0

I have a dataset as follows:

| id | text |
--------------
| 01 | hello world |
| 02 | this place is hell |

I also have a list of keywords I'm search for: Keywords = ['hell', 'horrible', 'sucks']

When using the following solution using .rlike() or .contains(), sentences with either partial and exact matches to the list of words are returned to be true.

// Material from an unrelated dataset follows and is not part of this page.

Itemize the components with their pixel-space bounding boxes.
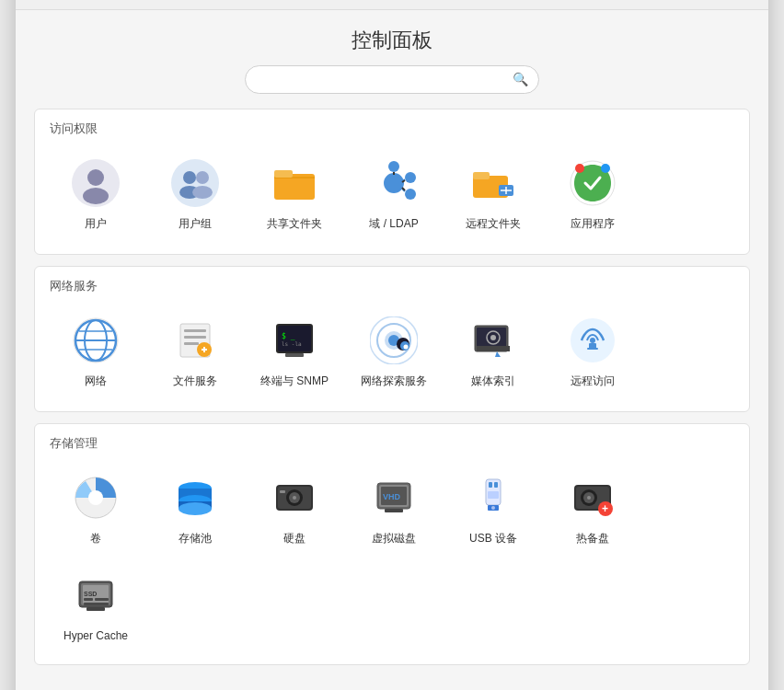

I would like only exact matches to be returned.

Current code:


KEYWORDS = 'hell|horrible|sucks'
df = (
            df
            .select(
                F.col('id'),
                F.col('text'),
                F.when(F.col('text').rlike(KEYWORDS), 1).otherwise(0).alias('keyword_found')
            )
)

Current output:

| id | text | keyword_found |
-------------------------------
| 01 | hello world | 1 |
| 02 | this place is hell | 1 |

Expected output:

| id | text | keyword_found |
--------------------------------
| 01 | hello world | 0 |
| 02 | this place is hell | 1 |
Smithy
  • 39
  • 4

2 Answers2

0

Try below code, I have just change the Keyword only :

from pyspark.sql.functions import col,when


data = [["01","hello world"],["02","this place is hell"]]
schema =["id","text"]
df2 = spark.createDataFrame(data, schema)
df2.show()
+---+------------------+
| id|              text|
+---+------------------+
| 01|       hello world|
| 02|this place is hell|
+---+------------------+

KEYWORDS = '(hell|horrible|sucks)$'

df = (
            df2
            .select(
                col('id'),
                col('text'),
                when(col('text').rlike(KEYWORDS), 1).otherwise(0).alias('keyword_found')
            )
)
df.show()

+---+------------------+-------------+
| id|              text|keyword_found|
+---+------------------+-------------+
| 01|       hello world|            0|
| 02|this place is hell|            1|
+---+------------------+-------------+

Let me know if you need more help on this.

Mahesh Gupta
  • 1,882
  • 12
  • 16
  • Hey, I attempted adding ()$ to my keyword list. I'm now getting 0s for both ids – Smithy Apr 04 '22 at 13:16
  • @Ant you can try my code and let me know – Mahesh Gupta Apr 04 '22 at 13:20
  • Your code does work. However I found the issue I'm facing. If the keyword hell is placed in the middle of the sentence, it's being ignored. For example "this place hell is" This should also return 1. – Smithy Apr 04 '22 at 13:33
  • @Ant You are using rlike function which is work like if your string is matching and $ is use to find the string end – Mahesh Gupta Apr 04 '22 at 15:00
0

This should work

Keywords = 'hell|horrible|sucks'

df = (df.select(F.col('id'),F.col('text'),F.when(F.col('text').rlike('('+Keywords+')(\s|$)').otherwise(0).alias('keyword_found')))
id text keyword_found
01 hello world 0
02 this place is hell 1
Sudhin
  • 139
  • 7